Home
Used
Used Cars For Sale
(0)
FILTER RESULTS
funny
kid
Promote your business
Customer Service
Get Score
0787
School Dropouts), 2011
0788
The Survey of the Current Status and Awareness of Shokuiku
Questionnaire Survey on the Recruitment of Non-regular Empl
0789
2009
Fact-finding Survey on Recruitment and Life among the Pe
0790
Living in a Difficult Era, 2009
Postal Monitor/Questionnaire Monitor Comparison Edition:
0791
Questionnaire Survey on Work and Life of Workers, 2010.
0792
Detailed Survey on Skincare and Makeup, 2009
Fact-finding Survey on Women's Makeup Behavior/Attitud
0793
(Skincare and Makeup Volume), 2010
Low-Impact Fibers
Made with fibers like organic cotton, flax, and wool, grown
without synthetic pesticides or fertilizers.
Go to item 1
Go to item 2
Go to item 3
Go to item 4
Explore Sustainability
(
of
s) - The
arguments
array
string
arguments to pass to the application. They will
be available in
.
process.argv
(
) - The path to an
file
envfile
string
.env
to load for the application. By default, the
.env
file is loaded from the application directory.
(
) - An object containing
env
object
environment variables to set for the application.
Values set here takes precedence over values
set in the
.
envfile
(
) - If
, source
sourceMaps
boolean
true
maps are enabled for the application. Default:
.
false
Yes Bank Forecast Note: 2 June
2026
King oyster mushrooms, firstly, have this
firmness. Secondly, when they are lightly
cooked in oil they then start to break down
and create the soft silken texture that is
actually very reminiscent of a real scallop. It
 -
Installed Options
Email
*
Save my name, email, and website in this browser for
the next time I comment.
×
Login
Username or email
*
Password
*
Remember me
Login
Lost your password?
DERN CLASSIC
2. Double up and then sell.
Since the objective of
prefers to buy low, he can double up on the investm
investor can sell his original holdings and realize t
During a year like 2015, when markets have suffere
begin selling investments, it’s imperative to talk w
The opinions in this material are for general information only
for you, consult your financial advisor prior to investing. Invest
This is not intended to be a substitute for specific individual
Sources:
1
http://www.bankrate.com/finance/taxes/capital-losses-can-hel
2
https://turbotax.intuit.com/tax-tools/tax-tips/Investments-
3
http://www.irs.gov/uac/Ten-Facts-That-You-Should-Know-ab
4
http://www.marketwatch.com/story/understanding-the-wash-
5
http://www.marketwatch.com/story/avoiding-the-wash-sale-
_____
What is required:
Repeat all the records. Match each line exactly.

Solution to the exercise:
Home
Used
Used Cars For Sale
(0)
FILTER RESULTS
funny
kid
Promote your business
Customer Service
Get Score
0787
School Dropouts), 2011
0788
The Survey of the Current Status and Awareness of Shokuiku
Questionnaire Survey on the Recruitment of Non-regular Empl
0789
2009
Fact-finding Survey on Recruitment and Life among the Pe
0790
Living in a Difficult Era, 2009
Postal Monitor/Questionnaire Monitor Comparison Edition:
0791
Questionnaire Survey on Work and Life of Workers, 2010.
0792
Detailed Survey on Skincare and Makeup, 2009
Fact-finding Survey on Women's Makeup Behavior/Attitud
0793
(Skincare and Makeup Volume), 2010
Low-Impact Fibers
Made with fibers like organic cotton, flax, and wool, grown
without synthetic pesticides or fertilizers.
Go to item 1
Go to item 2
Go to item 3
Go to item 4
Explore Sustainability
(
of
s) - The
arguments
array
string
arguments to pass to the application. They will
be available in
.
process.argv
(
) - The path to an
file
envfile
string
.env
to load for the application. By default, the
.env
file is loaded from the application directory.
(
) - An object containing
env
object
environment variables to set for the application.
Values set here takes precedence over values
set in the
.
envfile
(
) - If
, source
sourceMaps
boolean
true
maps are enabled for the application. Default:
.
false
Yes Bank Forecast Note: 2 June
2026
King oyster mushrooms, firstly, have this
firmness. Secondly, when they are lightly
cooked in oil they then start to break down
and create the soft silken texture that is
actually very reminiscent of a real scallop. It
 -
Installed Options
Email
*
Save my name, email, and website in this browser for
the next time I comment.
×
Login
Username or email
*
Password
*
Remember me
Login
Lost your password?
DERN CLASSIC
2. Double up and then sell.
Since the objective of
prefers to buy low, he can double up on the investm
investor can sell his original holdings and realize t
During a year like 2015, when markets have suffere
begin selling investments, it’s imperative to talk w
The opinions in this material are for general information only
for you, consult your financial advisor prior to investing. Invest
This is not intended to be a substitute for specific individual
Sources:
1
http://www.bankrate.com/finance/taxes/capital-losses-can-hel
2
https://turbotax.intuit.com/tax-tools/tax-tips/Investments-
3
http://www.irs.gov/uac/Ten-Facts-That-You-Should-Know-ab
4
http://www.marketwatch.com/story/understanding-the-wash-
5
http://www.marketwatch.com/story/avoiding-the-wash-sale-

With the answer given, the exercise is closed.